To me, proper excerpting is not about bright lines, but about symbiosis, making sure that the creators of the original work gain from your use as much as possible. Though I don’t think I am ready to accept the Silicon Valley Insider’s “golden rule” approach to the process, laws and feelings other than your own still have to be considered, I’m not in favor of bright line rules, such as Attributor’s either. Though the latter can be useful as loose guidelines, the type of thing editors would send to their reporters, but not as an absolute rule.

The reason excerpting doesn’t work as well as we would like is because visitors routinely don’t follow through to the source. Even the best use of an excerpt will only pass along a small percentage of visitors to the original story. Though there are exceptions to that rule, such as sites like Digg and Reddit (these are sites where the “easiest” path is to the original site), most of the time visitors don’t click through, it’s that simple.

As surfers, we are all guilty of that, we’ve all read a post with an excerpt and moving on without checking out the source. We probably do it hundreds of times a day without realizing it. First off, it is infeasible from a time standpoint, second, sometimes the excerpt is all we need or want.

That’s understandable, and it explains why even proper excerpting can feel like a very unbalanced relationship.

Bottom Line

If you’re a blogger or are otherwise posting content on the Web, you are automatically involved in three different ways. First, as someone who is going to have their work turned into excerpts, as someone who is going to use other people’s work, either as quotes or as research, and as a visitor reading excerpted content and deciding whether or not to click through.

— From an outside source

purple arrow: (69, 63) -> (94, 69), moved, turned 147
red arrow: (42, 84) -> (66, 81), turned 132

Though bright line rules can provide some guidance, the only solution that is going to work is respect. Whenever we do any of these things, we have to show respect to the others involved. We have to work when using other people’s content to attribute correctly and ensure they gain from the use, we have to be respectful of other’s rights to use our content within some limited capacity and, as we surf the Web and share links, we have to work to ensure we find reference original sources or at least sites with original commentary.

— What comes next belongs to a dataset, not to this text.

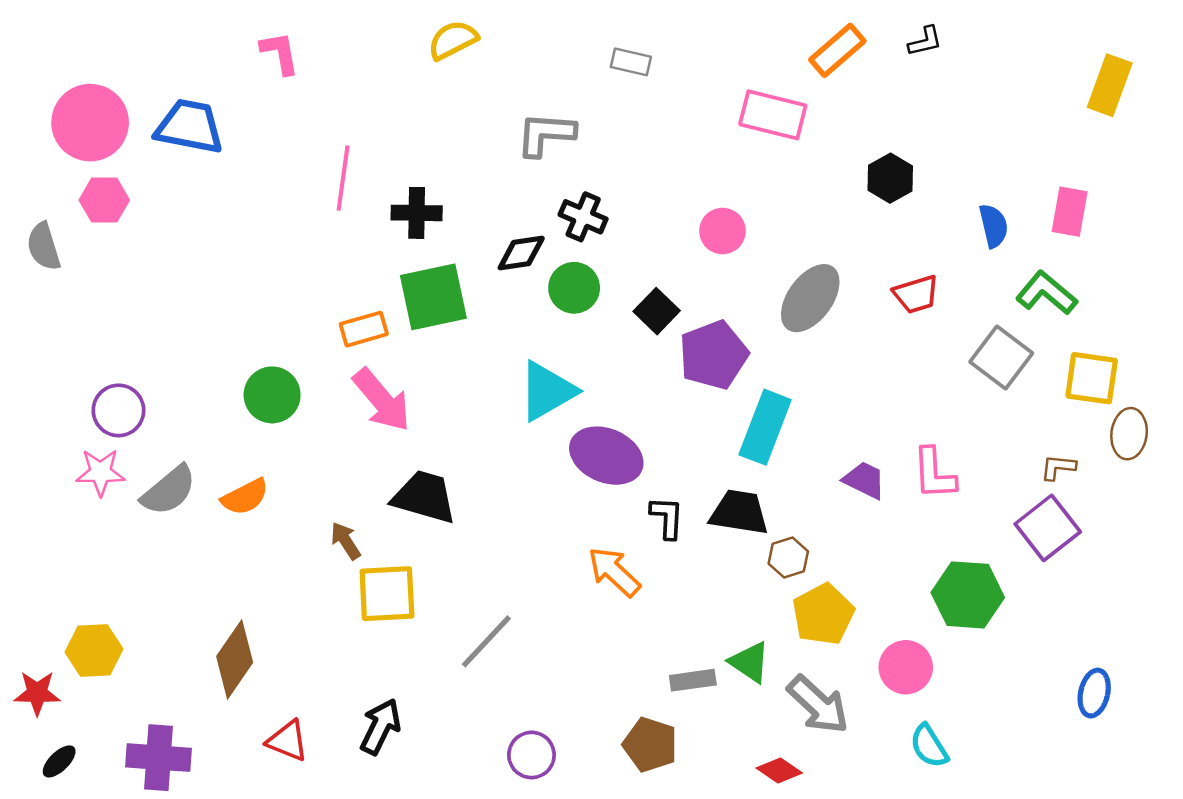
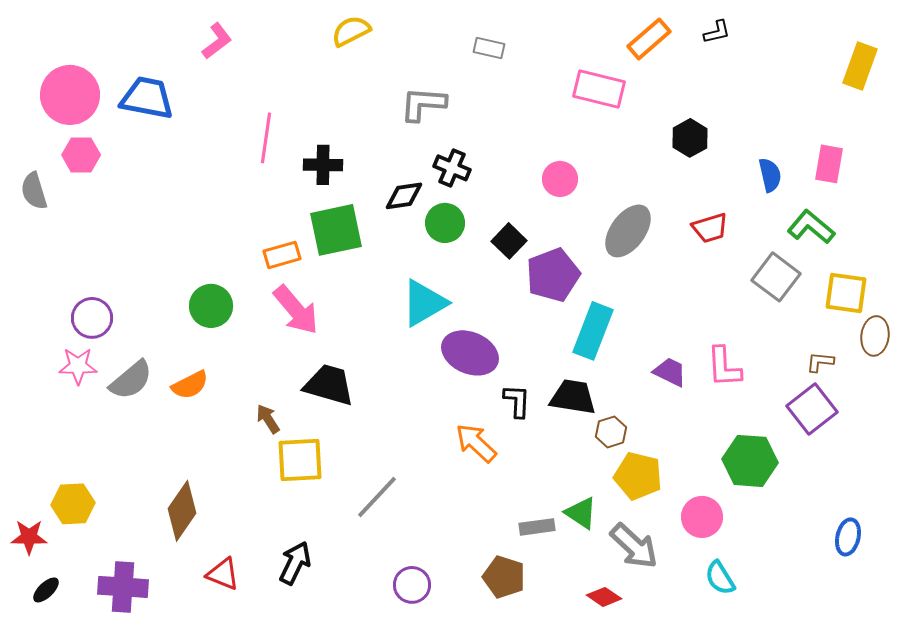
pink L-shape: (280, 53) -> (217, 41), turned 63
yellow pentagon: (823, 614) -> (638, 476), turned -30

Are mistakes going to be made? Yes. Are some people going to go too far and need to be called on it? Yes. But if we keep it in our minds that the people who do the research, write the articles and create the content deserve the lion’s share of the reward and let that guide our actions, for the most part we’ll be ok.

Though big content creators like newspapers and magazines are going to have to hammer out business strategies to keep their doors open as they transition to the Web, bloggers and smaller content creators have a different, albeit similar, set of concerns.

In the end, we all have to work together. The difference between the good guys and the spammers is that the latter doesn’t care if the creator gets any of their due. If they work within the law, it is only because it is easier, not because it is the right thing to do. Good neighbors on the Web consider these issues and, though they might reach conflicting conclusions, at least try to offer support back to creators.

We should focus as much on the true bad guys of the Web, they are the ones doing by far the most harm and, while this conversation is important to have for many reasons, it can’t be a distraction either.

There are plenty of real scumbags on the Web to fight.

21 Responses to Excerpts, Scraping and Fair Use

  1. Great post and thanks for the link. I like your suggested policy – 100 words seems like it might be a pinch too much but certainly better than the policy of some blogs to scrape as much as they want. So much of it comes down to respect.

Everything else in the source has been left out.